Top of RECORDS PROVIDED

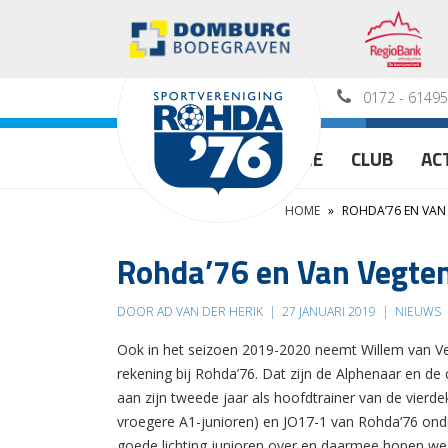
0172 - 6149
HOME
CLUB
AC
HOME
»
ROHDA’76 EN VAN
Rohda’76 en Van Vegten
DOOR AD VAN DER HERIK
|
27 JANUARI 2019
|
NIEUWS
Ook in het seizoen 2019-2020 neemt Willem van Vegt
rekening bij Rohda’76. Dat zijn de Alphenaar en d
aan zijn tweede jaar als hoofdtrainer van de vierd
vroegere A1-junioren) en JO17-1 van Rohda’76 onde
goede lichting junioren over en daarmee hopen we el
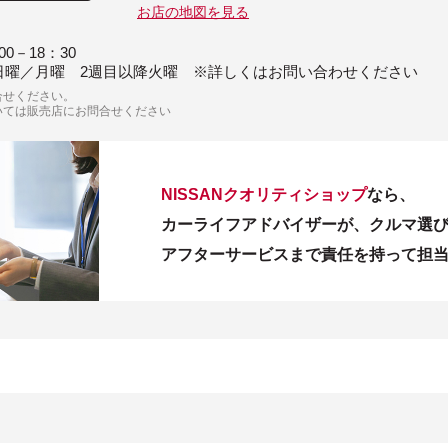
お店の地図を見る
00－18：30
日曜／月曜 2週目以降火曜 ※詳しくはお問い合わせください
合せください。
いては販売店にお問合せください
NISSANクオリティショップ
なら、
カーライフアドバイザーが、クルマ選
アフターサービスまで責任を持って担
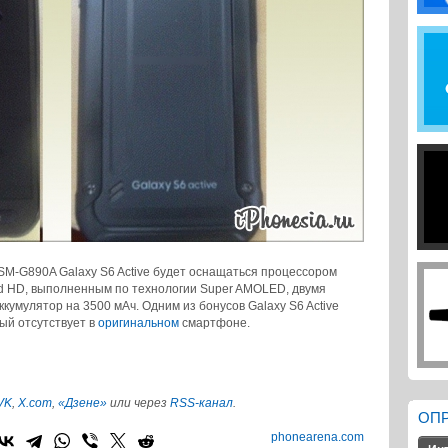
M-G890A Galaxy S6 Active будет оснащаться процессором
d HD, выполненным по технологии Super AMOLED, двумя
ккумулятор на 3500 мАч. Одним из бонусов Galaxy S6 Active
рый отсутствует в
оригинальном
смартфоне.
VK
,
X.com
,
«Дзене»
или через
RSS-канал
.
ОП
phonearena.com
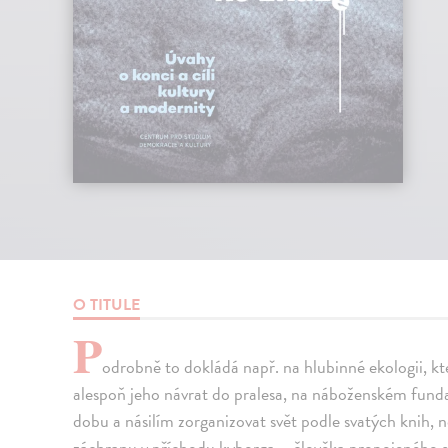
O TITULE
P
odrobně to dokládá např. na hlubinné ekologii, k
alespoň jeho návrat do pralesa, na náboženském fund
dobu a násilím zorganizovat svět podle svatých knih,
záchranu v příchodu kyborga – člověka propojeného 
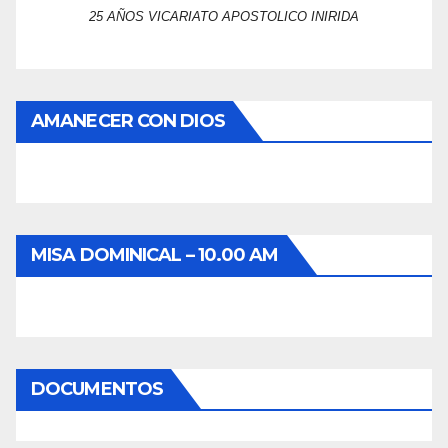
25 AÑOS VICARIATO APOSTOLICO INIRIDA
AMANECER CON DIOS
MISA DOMINICAL – 10.00 AM
DOCUMENTOS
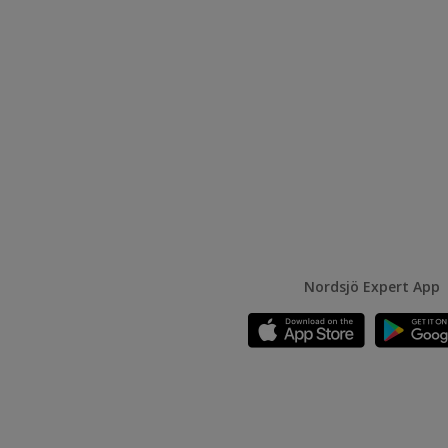
Nordsjö Expert App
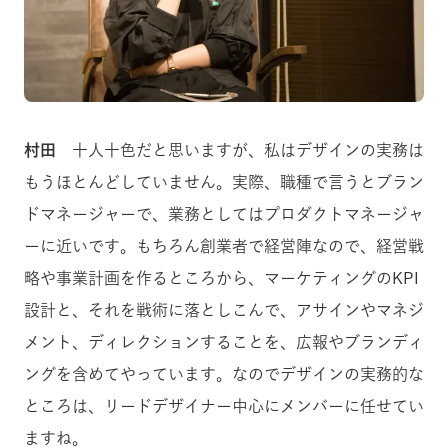
村田
十人十色だと思いますが、私はデザインの実務は
もうほとんどしていません。実際、職種で言うとブラン
ドマネージャーで、業務としてはプロダクトマネージャ
ーに近いです。もちろん創業者で経営陣なので、経営戦
略や事業計画を作るところから、マーケティングのKPI
設計と、それを戦術に落としこんで、アサインやマネジ
メント、ディレクションすることを、広報やブランディ
ングを含めてやっています。なのでデザインの実務的な
ところは、リードデザイナー中心にメンバーに任せてい
ますね。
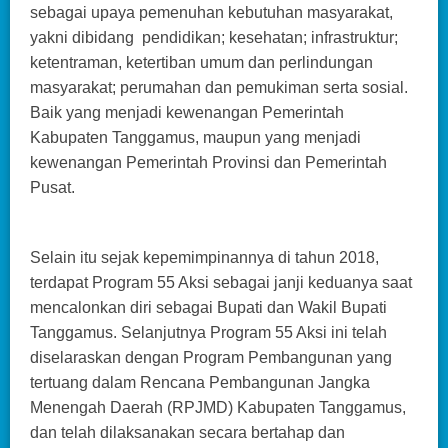
sebagai upaya pemenuhan kebutuhan masyarakat,
yakni dibidang pendidikan; kesehatan; infrastruktur;
ketentraman, ketertiban umum dan perlindungan
masyarakat; perumahan dan pemukiman serta sosial.
Baik yang menjadi kewenangan Pemerintah
Kabupaten Tanggamus, maupun yang menjadi
kewenangan Pemerintah Provinsi dan Pemerintah
Pusat.
Selain itu sejak kepemimpinannya di tahun 2018,
terdapat Program 55 Aksi sebagai janji keduanya saat
mencalonkan diri sebagai Bupati dan Wakil Bupati
Tanggamus. Selanjutnya Program 55 Aksi ini telah
diselaraskan dengan Program Pembangunan yang
tertuang dalam Rencana Pembangunan Jangka
Menengah Daerah (RPJMD) Kabupaten Tanggamus,
dan telah dilaksanakan secara bertahap dan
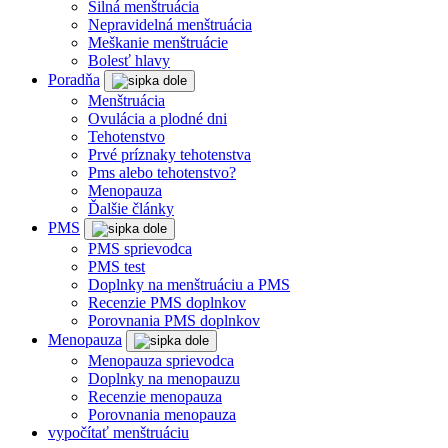
Silná menštruácia
Nepravidelná menštruácia
Meškanie menštruácie
Bolesť hlavy
Poradňa
Menštruácia
Ovulácia a plodné dni
Tehotenstvo
Prvé príznaky tehotenstva
Pms alebo tehotenstvo?
Menopauza
Ďalšie články
PMS
PMS sprievodca
PMS test
Doplnky na menštruáciu a PMS
Recenzie PMS doplnkov
Porovnania PMS doplnkov
Menopauza
Menopauza sprievodca
Doplnky na menopauzu
Recenzie menopauza
Porovnania menopauza
vypočítať menštruáciu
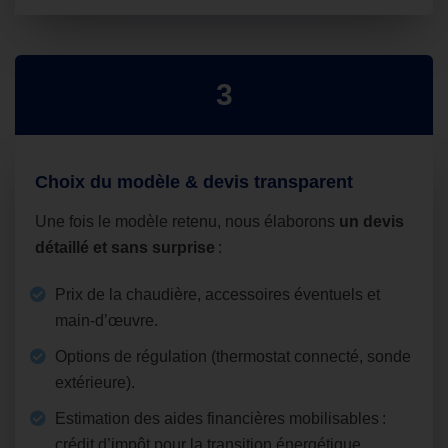
3
Choix du modèle & devis transparent
Une fois le modèle retenu, nous élaborons
un devis
détaillé et sans surprise
:
Prix de la chaudière, accessoires éventuels et
main‑d’œuvre.
Options de régulation (thermostat connecté, sonde
extérieure).
Estimation des aides financières mobilisables :
crédit d’impôt pour la transition énergétique,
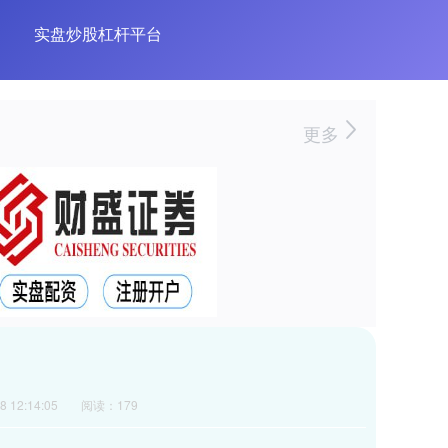
实盘炒股杠杆平台
更多
 12:14:05
阅读：179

Bottom of RECORDS PROVIDED

## THE PROBLEM
Your copy must repeat the data word for word and show none of its images.

## REPLY
0172 - 6149
HOME
CLUB
AC
HOME
»
ROHDA’76 EN VAN
Rohda’76 en Van Vegten
DOOR AD VAN DER HERIK
|
27 JANUARI 2019
|
NIEUWS
Ook in het seizoen 2019-2020 neemt Willem van Vegt
rekening bij Rohda’76. Dat zijn de Alphenaar en d
aan zijn tweede jaar als hoofdtrainer van de vierd
vroegere A1-junioren) en JO17-1 van Rohda’76 onde
goede lichting junioren over en daarmee hopen we el
お店の地図を見る
00－18：30
日曜／月曜 2週目以降火曜 ※詳しくはお問い合わせください
合せください。
いては販売店にお問合せください
NISSANクオリティショップ
なら、
カーライフアドバイザーが、クルマ選
アフターサービスまで責任を持って担
M-G890A Galaxy S6 Active будет оснащаться процессором
d HD, выполненным по технологии Super AMOLED, двумя
ккумулятор на 3500 мАч. Одним из бонусов Galaxy S6 Active
рый отсутствует в
оригинальном
смартфоне.
VK
,
X.com
,
«Дзене»
или через
RSS-канал
.
ОП
phonearena.com
O TITULE
P
odrobně to dokládá např. na hlubinné ekologii, k
alespoň jeho návrat do pralesa, na náboženském fund
dobu a násilím zorganizovat svět podle svatých knih,
záchranu v příchodu kyborga – člověka propojeného 
25 AÑOS VICARIATO APOSTOLICO INIRIDA
AMANECER CON DIOS
MISA DOMINICAL – 10.00 AM
DOCUMENTOS
Nordsjö Expert App
村田
十人十色だと思いますが、私はデザインの実務は
もうほとんどしていません。実際、職種で言うとブラン
ドマネージャーで、業務としてはプロダクトマネージャ
ーに近いです。もちろん創業者で経営陣なので、経営戦
略や事業計画を作るところから、マーケティングのKPI
設計と、それを戦術に落としこんで、アサインやマネジ
メント、ディレクションすることを、広報やブランディ
ングを含めてやっています。なのでデザインの実務的な
ところは、リードデザイナー中心にメンバーに任せてい
ますね。
sebagai upaya pemenuhan kebutuhan masyarakat,
yakni dibidang pendidikan; kesehatan; infrastruktur;
ketentraman, ketertiban umum dan perlindungan
masyarakat; perumahan dan pemukiman serta sosial.
Baik yang menjadi kewenangan Pemerintah
Kabupaten Tanggamus, maupun yang menjadi
kewenangan Pemerintah Provinsi dan Pemerintah
Pusat.
Selain itu sejak kepemimpinannya di tahun 2018,
terdapat Program 55 Aksi sebagai janji keduanya saat
mencalonkan diri sebagai Bupati dan Wakil Bupati
Tanggamus. Selanjutnya Program 55 Aksi ini telah
diselaraskan dengan Program Pembangunan yang
tertuang dalam Rencana Pembangunan Jangka
Menengah Daerah (RPJMD) Kabupaten Tanggamus,
dan telah dilaksanakan secara bertahap dan
Silná menštruácia
Nepravidelná menštruácia
Meškanie menštruácie
Bolesť hlavy
Poradňa
Menštruácia
Ovulácia a plodné dni
Tehotenstvo
Prvé príznaky tehotenstva
Pms alebo tehotenstvo?
Menopauza
Ďalšie články
PMS
PMS sprievodca
PMS test
Doplnky na menštruáciu a PMS
Recenzie PMS doplnkov
Porovnania PMS doplnkov
Menopauza
Menopauza sprievodca
Doplnky na menopauzu
Recenzie menopauza
Porovnania menopauza
vypočítať menštruáciu
3
Choix du modèle & devis transparent
Une fois le modèle retenu, nous élaborons
un devis
détaillé et sans surprise
:
Prix de la chaudière, accessoires éventuels et
main‑d’œuvre.
Options de régulation (thermostat connecté, sonde
extérieure).
Estimation des aides financières mobilisables :
crédit d’impôt pour la transition énergétique,
实盘炒股杠杆平台
更多
 12:14:05
阅读：179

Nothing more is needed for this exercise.